Figure 4.

Grid cell firing is driven by sustained depolarizations. Whole-cell recordings from MEC of mice navigating on a spherical treadmill. (a) Membrane potential of an MEC neuron (black) during a run along a linear track. Two firing fields were crossed, as indicated at the bottom. Membrane potential was decomposed into a ramp (red) and a theta oscillation (grey). Note the sustained increase in membrane potential during field crossings. (b) The ramp voltage increased more than theta oscillation amplitude during firing field crossings, indicating that sustained depolarizations drive grid cell firing. ((a,b) Adapted with permission from Domnisoru et al. [4].) (c) Average firing rate (top), subthreshold membrane potential (middle) and theta MPO amplitude (bottom) were plotted against normalized position in a firing field of a stellate cell.

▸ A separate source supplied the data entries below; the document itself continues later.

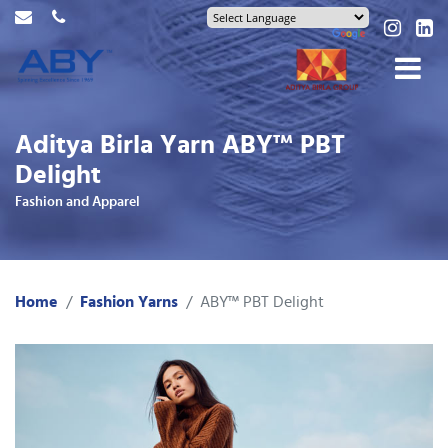
Aditya Birla Yarn ABY™ PBT
Delight
Fashion and Apparel
Home
Fashion Yarns
ABY™ PBT Delight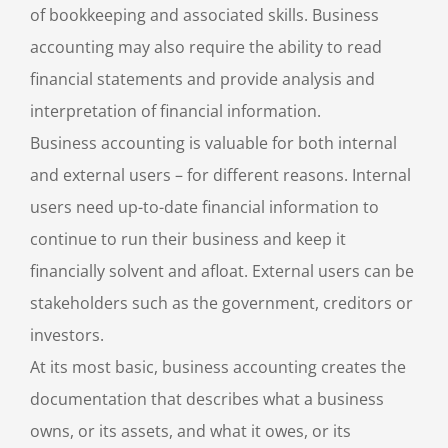
of bookkeeping and associated skills. Business
accounting may also require the ability to read
financial statements and provide analysis and
interpretation of financial information.
Business accounting is valuable for both internal
and external users – for different reasons. Internal
users need up-to-date financial information to
continue to run their business and keep it
financially solvent and afloat. External users can be
stakeholders such as the government, creditors or
investors.
At its most basic, business accounting creates the
documentation that describes what a business
owns, or its assets, and what it owes, or its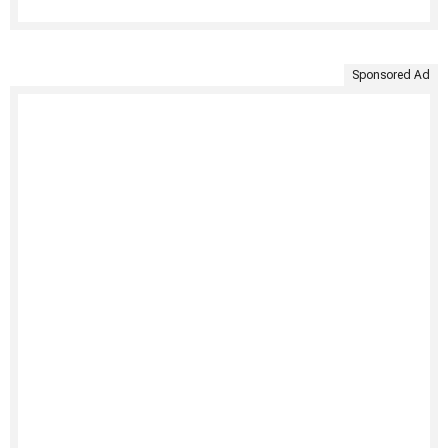
Sponsored Ad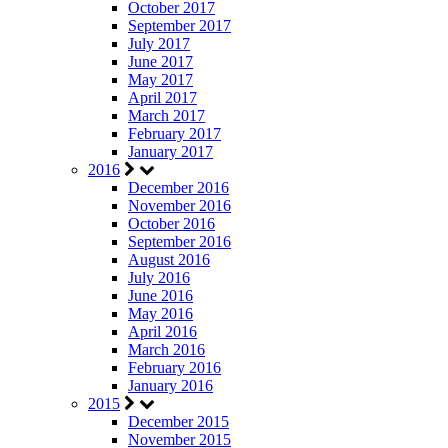
October 2017
September 2017
July 2017
June 2017
May 2017
April 2017
March 2017
February 2017
January 2017
2016
December 2016
November 2016
October 2016
September 2016
August 2016
July 2016
June 2016
May 2016
April 2016
March 2016
February 2016
January 2016
2015
December 2015
November 2015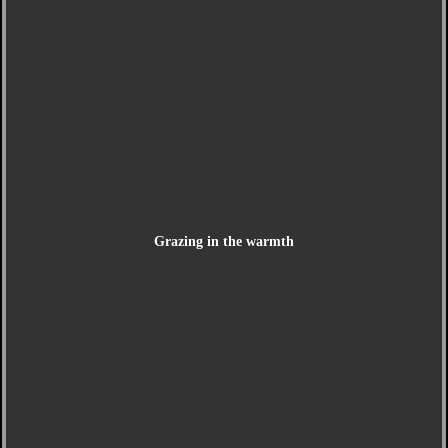
Grazing in the warmth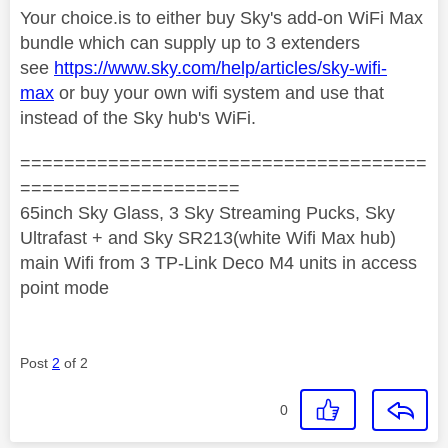
Your choice.is to either buy Sky's add-on WiFi Max
bundle which can supply up to 3 extenders
see
https://www.sky.com/help/articles/sky-wifi-
max
or buy your own wifi system and use that
instead of the Sky hub's WiFi.
=====================================
====================
65inch Sky Glass, 3 Sky Streaming Pucks, Sky
Ultrafast + and Sky SR213(white Wifi Max hub)
main Wifi from 3 TP-Link Deco M4 units in access
point mode
Post
2
of 2
0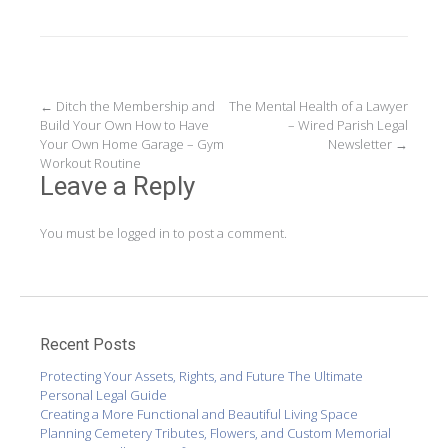
Post
←
Ditch the Membership and
The Mental Health of a Lawyer
Build Your Own How to Have
– Wired Parish Legal
navigation
Your Own Home Garage – Gym
Newsletter
→
Workout Routine
Leave a Reply
You must be
logged in
to post a comment.
Recent Posts
Protecting Your Assets, Rights, and Future The Ultimate
Personal Legal Guide
Creating a More Functional and Beautiful Living Space
Planning Cemetery Tributes, Flowers, and Custom Memorial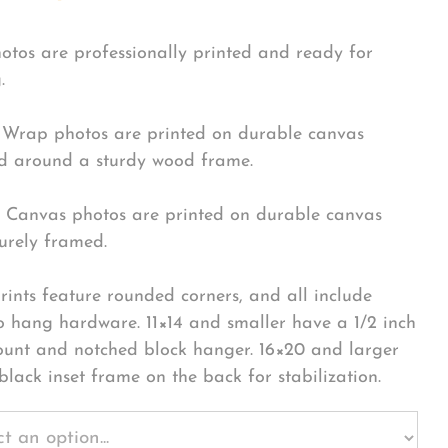
hotos are professionally printed and ready for
.
Wrap photos are printed on durable canvas
 around a sturdy wood frame.
Canvas photos are printed on durable canvas
urely framed.
rints feature rounded corners, and all include
o hang hardware. 11×14 and smaller have a 1/2 inch
ount and notched block hanger. 16×20 and larger
black inset frame on the back for stabilization.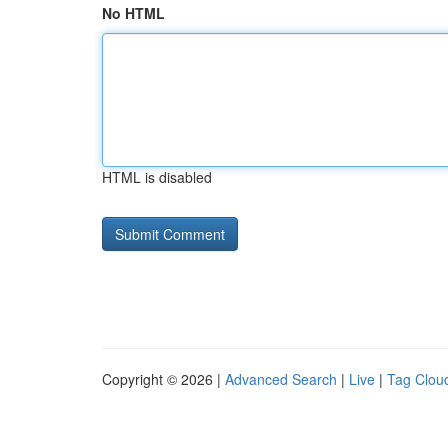
No HTML
HTML is disabled
Copyright © 2026 |
Advanced Search
|
Live
|
Tag Clou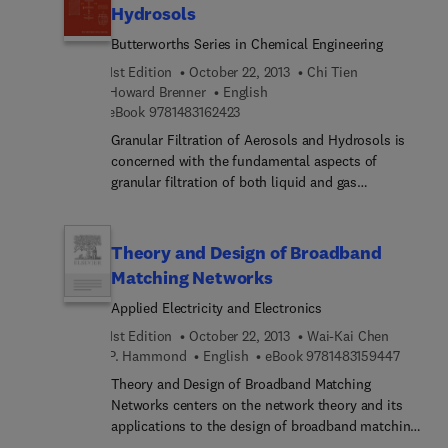
describes the measurement of toxic hazards and
Hydrosols
the corresponding techniques for measurement.
Butterworths Series in Chemical Engineering
Subsequent chapter discusses the sources of error
in sampling and measurement. Other chapters
1st Edition
October 22, 2013
Chi Tien
focus on detection systems based on color
Howard Brenner
English
change; total sample collection methods; selective
9 7 8 1 4 8 3 1 6 2 4 2 3
eBook
9781483162423
sample collection methods; sampling pumps; and
Granular Filtration of Aerosols and Hydrosols is
preparation of standards for calibration of
concerned with the fundamental aspects of
instruments and evaluation of methods. The
granular filtration of both liquid and gas
statistics of monitoring is also explained.
suspensions. This book takes a unifying approach
to the treatment of granular aerosol and hydrosol
filtration. The text begins with the introduction of
Theory and Design of Broadband
the process of granular filtration and its various
Matching Networks
applications. Subsequent chapters discuss the
Applied Electricity and Electronics
aspects of filtration, such as, the macroscopic
description of fixed-bed granular filtration; the
1st Edition
October 22, 2013
Wai-Kai Chen
methods for making representations based on
9 7 8 1 
P. Hammond
English
eBook
9781483159447
various porous media models for both clean and
Theory and Design of Broadband Matching
clogged filter media; the mechanisms of particle
Networks centers on the network theory and its
deposition; and the trajectory analysis of particle
applications to the design of broadband matching
deposition. The final chapter presents and
networks and amplifiers. Organized into five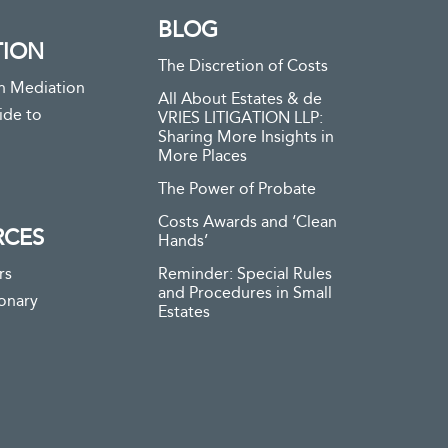
BLOG
TION
The Discretion of Costs
n Mediation
All About Estates & de
ide to
VRIES LITIGATION LLP:
Sharing More Insights in
More Places
The Power of Probate
Costs Awards and ‘Clean
RCES
Hands’
rs
Reminder: Special Rules
and Procedures in Small
ionary
Estates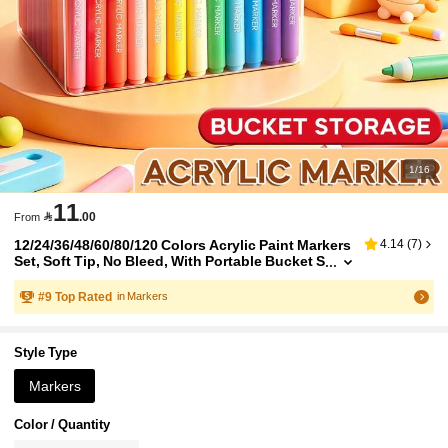
1/16
11

.00
From
12/24/36/48/60/80/120 Colors Acrylic Paint Markers
4.14
(
7
)
Set, Soft Tip, No Bleed, With Portable Bucket S
torage Box, Quick Dry, Perfect For Art Paintin
g, DIY Graffiti, Rock, Glass, Wood And Canvas Cre
#
9
Top Rated
in Markers
ation, Back To School Stationery Supplies
Style Type
Markers
Color / Quantity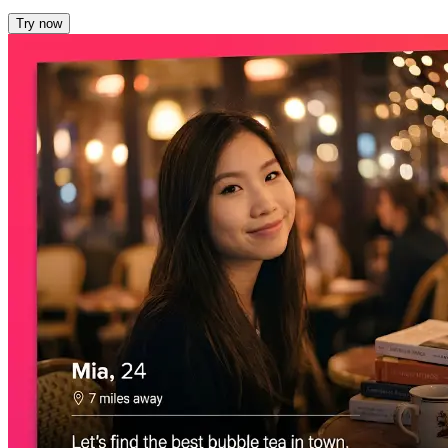
Try now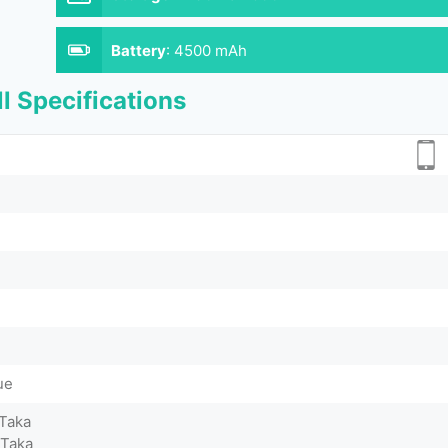
Battery
:
4500 mAh
l Specifications
ue
 Taka
 Taka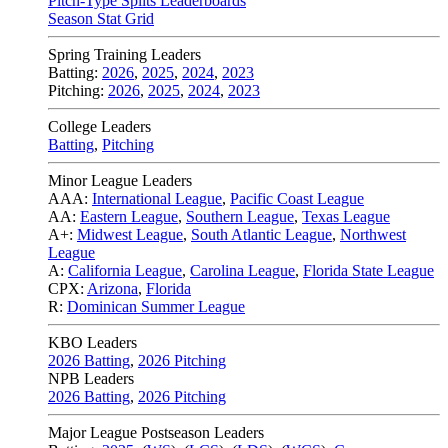
Pitch-Type Splits Leaderboards
Season Stat Grid
Spring Training Leaders
Batting:
2026
,
2025
,
2024
,
2023
Pitching:
2026
,
2025
,
2024
,
2023
College Leaders
Batting
,
Pitching
Minor League Leaders
AAA:
International League
,
Pacific Coast League
AA:
Eastern League
,
Southern League
,
Texas League
A+:
Midwest League
,
South Atlantic League
,
Northwest
League
A:
California League
,
Carolina League
,
Florida State League
CPX:
Arizona
,
Florida
R:
Dominican Summer League
KBO Leaders
2026 Batting
,
2026 Pitching
NPB Leaders
2026 Batting
,
2026 Pitching
Major League Postseason Leaders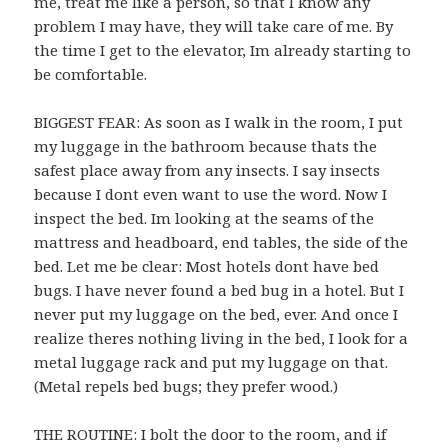
me, treat me like a person, so that I know any
problem I may have, they will take care of me. By
the time I get to the elevator, Im already starting to
be comfortable.
BIGGEST FEAR: As soon as I walk in the room, I put
my luggage in the bathroom because thats the
safest place away from any insects. I say insects
because I dont even want to use the word. Now I
inspect the bed. Im looking at the seams of the
mattress and headboard, end tables, the side of the
bed. Let me be clear: Most hotels dont have bed
bugs. I have never found a bed bug in a hotel. But I
never put my luggage on the bed, ever. And once I
realize theres nothing living in the bed, I look for a
metal luggage rack and put my luggage on that.
(Metal repels bed bugs; they prefer wood.)
THE ROUTINE: I bolt the door to the room, and if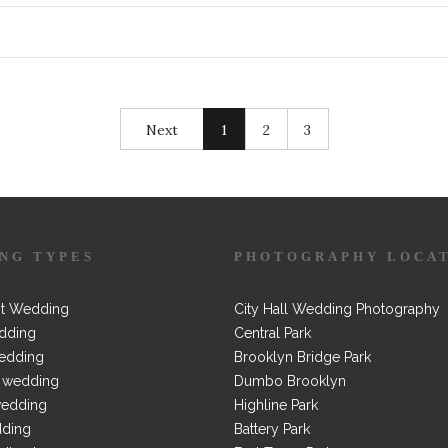
Next
1
2
3
NG TYPES
PHOTOGRAPHY LOCA
t Wedding
City Hall Wedding Photography
dding
Central Park
edding
Brooklyn Bridge Park
 wedding
Dumbo Brooklyn
wedding
Highline Park
dding
Battery Park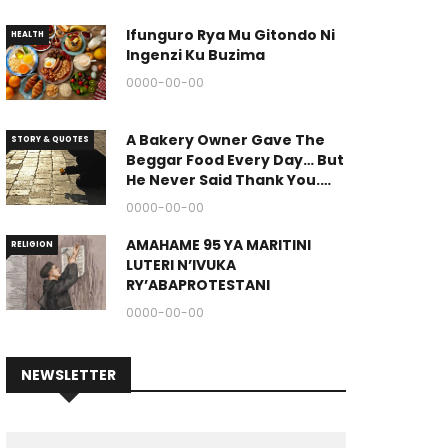
Ifunguro Rya Mu Gitondo Ni
HEALTH
Ingenzi Ku Buzima
0000-00-00
A Bakery Owner Gave The
STORY & QUOTES
Beggar Food Every Day… But
He Never Said Thank You.
(The End Of The Story Is
0000-00-00
Great.)
AMAHAME 95 YA MARITINI
RELIGION
LUTERI N’IVUKA
RY’ABAPROTESTANI
0000-00-00
NEWSLETTER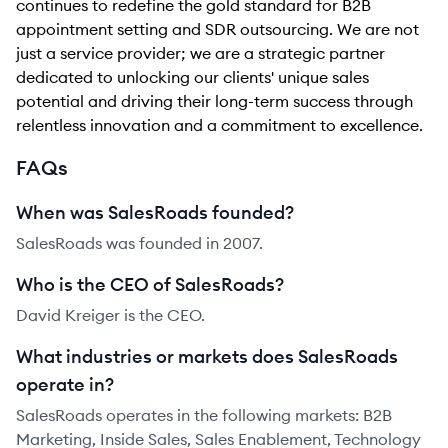
continues to redefine the gold standard for B2B
appointment setting and SDR outsourcing. We are not
just a service provider; we are a strategic partner
dedicated to unlocking our clients' unique sales
potential and driving their long-term success through
relentless innovation and a commitment to excellence.
FAQs
When was SalesRoads founded?
SalesRoads was founded in 2007.
Who is the CEO of SalesRoads?
David Kreiger is the CEO.
What industries or markets does SalesRoads
operate in?
SalesRoads operates in the following markets: B2B
Marketing, Inside Sales, Sales Enablement, Technology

Theta MPOs contributed only little to the depolarization in the field centre. (d) Normalized firing rates of stellate cells were plotted against deviations of theta MPO amplitudes (left) and subtheta membrane potential (right) from the mean. By contrast to subtheta membrane potential changes, changes in theta MPO amplitudes did not significantly correlate with firing rates, indicating that firing was primarily driven by slow depolarization. ((c,d) Adapted from Schmidt-Hieber & Häusser [26].)